Beide schlüpften in ihre Kleider und liefen hinaus. Er trug die Schaufel in der Hand, und sie hatte ein wenig Glut aus dem Ofen in eine Pfanne geworfen. Er schichtete rasch die alten Maisblätter aufeinander, und sie legte die Glut darunter. Als danach das Geräusch der Motoren laut war und deutlich, stieg bereits eine dicke Rauchsäule zum Himmel, während die schweren Automobile durch die Steppe fuhren. Oder waren das Flugzeuge? Aber der Himmel war leer - also doch Automobile, die irgendwo und vielleicht am Fuß der Berge vorbeifuhren.

„Einmal werden die doch unsere Rauchsäule sehen und kommen“, sagte die Frau, und ihre Stimme klang zuversichtlich, aber wie immer zuvor antwortete er auch diesmal, daß die Leute in den Fahrzeugen das wohl bemerken könnten, allerdings meinen würden, daß dort eben noch ein paar Bauern ihr Leben fristen, und wozu sollten sie dann kommen? Bloß um zu sehen, wie jene ihr Unkraut verbrannten?

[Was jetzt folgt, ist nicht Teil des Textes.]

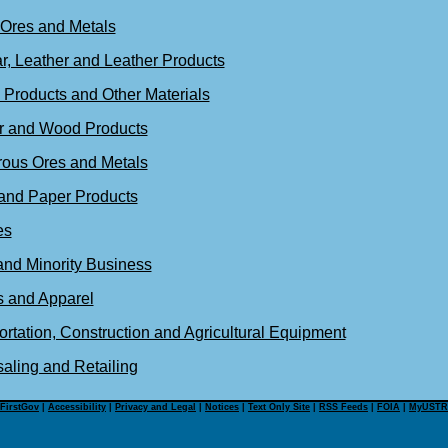
 Ores and Metals
r, Leather and Leather Products
 Products and Other Materials
r and Wood Products
rous Ores and Metals
and Paper Products
es
and Minority Business
s and Apparel
rtation, Construction and Agricultural Equipment
aling and Retailing
FirstGov
|
Accessibility
|
Privacy and Legal
|
Notices
|
Text Only Site
|
RSS Feeds
|
FOIA
|
MyUSTR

„Heute wird es vielleicht anders sein“, sagte sie. „Heute werden sie unser Zeichen erkennen und vorbeikommen, wir werden einsteigen, wegfahren, und draußen in der Freiheit werden wir tun, was wir während der Jahre hier im Haus und am kleinen Brunnen versäumt haben. Es wird schön sein.“

Nebeneinander standen sie und horchten. Erst war der Motorenlärm laut, und danach wieder leise. Eine Stunde später war nichts mehr zu hören.

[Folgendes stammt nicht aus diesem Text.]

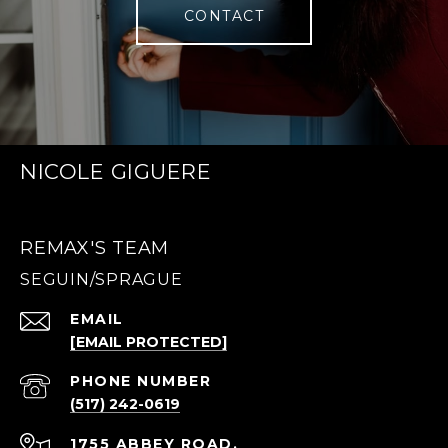
CONTACT
NICOLE GIGUERE
REMAX'S TEAM
EMAIL
[EMAIL PROTECTED]
PHONE NUMBER
(517) 242-0619
1755 ABBEY ROAD,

Aber inzwischen gab es kleine Wolken am Himmel, die hinter ihnen aufgestiegen waren und die sie bisher mit ihrem Horchen und dem Blick zu den Bergen nicht bemerkt hatten. Sie schauten nach Osten, woher die Wolken gekommen waren. Noch einmal eine Stunde, und es regnete. Er lief zur Zisterne, um die darüberliegen-den Bretter wegzurücken. Sie lief und schob den Bottich unter die Reg enrinne hinter dem Dach.

„Wenigstens Regen“, sagte er und ging ins Haus. Sie blieb draußen. Bald waren ihre Haare naß und dann das Kleid. Sie stand und schaute noch immer über die Steppe nach Osten.